Recognizing the meaning of what is said is a separate big task. For this reason, the role of voice assistants is still limited to simple commands. Understanding the meaning has a much greater complexity and is currently implemented only in individual components, such as an object, emotion, or tonality.
The reverse process, speech synthesis, thanks to machine learning, allows you to quickly and efficiently generate speech using specified samples of real people’s voices. Already today there are startups that allow substituting voices for dubbing texts with voices of historical personalities.
As for the language support, English and Chinese dominate speech recognition technologies. This is due to the volume of investments in the speech recognition technology from Chinese companies and the US. However, there are free solutions, voice engines, which allow other companies to be included in the technology race. Mozilla DeepSpeech and, a completely open source solution, Kaldi are among the open solutions.

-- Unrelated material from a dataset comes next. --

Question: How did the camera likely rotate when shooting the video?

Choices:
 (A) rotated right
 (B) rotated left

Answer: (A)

However, in order to add support for a language other than English or Chinese to free solutions, you need about 10 thousand hours of speech for training. And it should be marked data and the recording of various dialogues – only then acoustic language models can be well-trained.

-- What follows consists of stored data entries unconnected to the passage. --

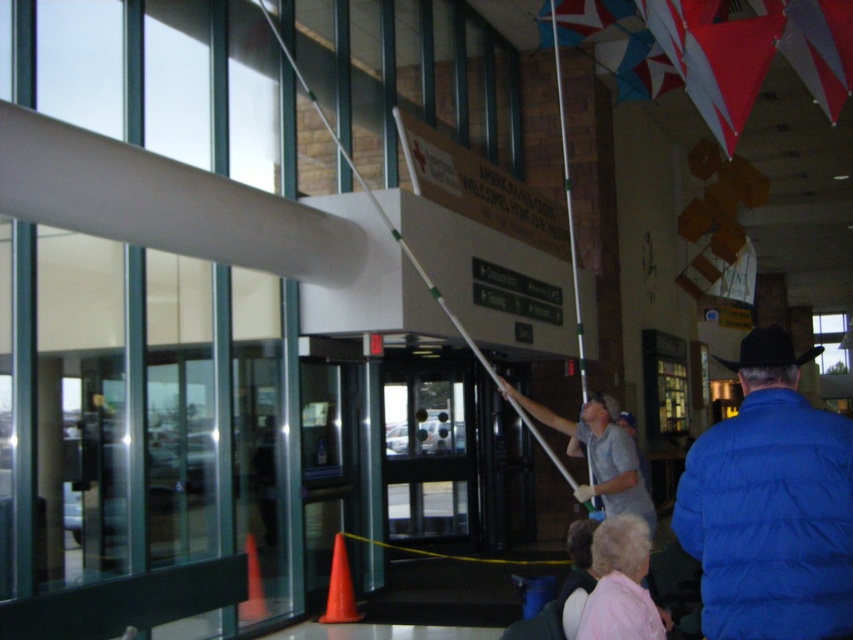 You are standing in the entrance area and see the gray fabric pole at center and the yellow string at center. Which object is located to the right side?

The gray fabric pole at center is located to the right of the yellow string at center.

You are a maintenance worker in the airport and you need to place a pink fabric at lower right and an orange matte cone at lower left. Which object has a smaller width when viewed from above?

The pink fabric at lower right is thinner than the orange matte cone at lower left, so the pink fabric at lower right has a smaller width when viewed from above.

You are standing at the entrance of the building and see two points marked on the glass doors. The first point is at coordinate point (601, 609) and the second is at point (337, 614). Which point is closer to you, the observer?

Point (601, 609) is in front of point (337, 614), so the first point is closer to you. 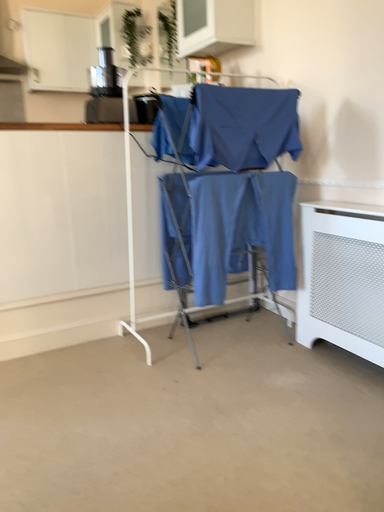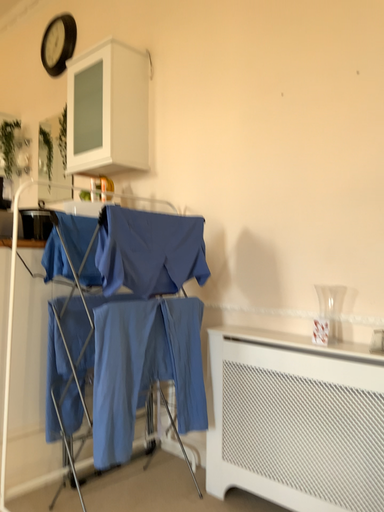 Question: How did the camera likely rotate when shooting the video?

Choices:
 (A) rotated left
 (B) rotated right

Answer: (B)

There are many speech recognition services today and most of them are focused on English speech recognition. The main problem is the lack of additional mechanisms for the interpretation of recognition, which is why such systems provide several options, one of which may be correct, but it may not be the most probable one offered by these services.
As a result, people are uncomfortable using these technologies since they have to speak unnaturally and slowly. If the program can’t recognize what has been said, then the text need to be repeated again and again, which can be annoying. A person gets the feeling the technology is flawed; this negative effect could influence the success implementation factor if people refuse to communicate with the robot. Moreover, for those tasks where it could be applied, often, the alternative is low-skilled human work, where the cost of work may not be so high that it would be beneficial to apply.
Developers today lack user experience on how to properly build a dialogue between a person and a machine. For example, an interesting pattern can be noted – adults conduct a dialogue with the robot as with, to put it mildly, a silly person. In response to questions, they make a lot of explanations, start speaking slowly, hence there are various problems in building a dialogue, although they behave in the usual way with live operators having the same dialogue. In this case, children behave as naturally as possible, and they do not have problems in communication.
Speech recognition technologies are actively developing. Tasks that were previously considered impracticable have already been solved. For example, the voice recognition technology with simultaneous conversation has already been implemented; smooth speech synthesis is applied, suitable for the level of human speech. Experts believe that in the next three years, significant technological growth associated with speech recognition will be observed. As a result, there will be many solutions with voice technologies in the field of business automation.
Speech recognition, voice biometrics and voice control have become reliable tools, thanks to the development of the technologies. For most tasks, speech recognition copes with its work. Difficulties remain with the recognition of telephone conversations or the separation of mono-recordings in stereo, but there is progress in this direction as well.
Today’s popular voice assistants are unlikely to become so massive, as it was thought a year ago, but the task of processing people’s call recordings remains relevant and will gain value in the service economy.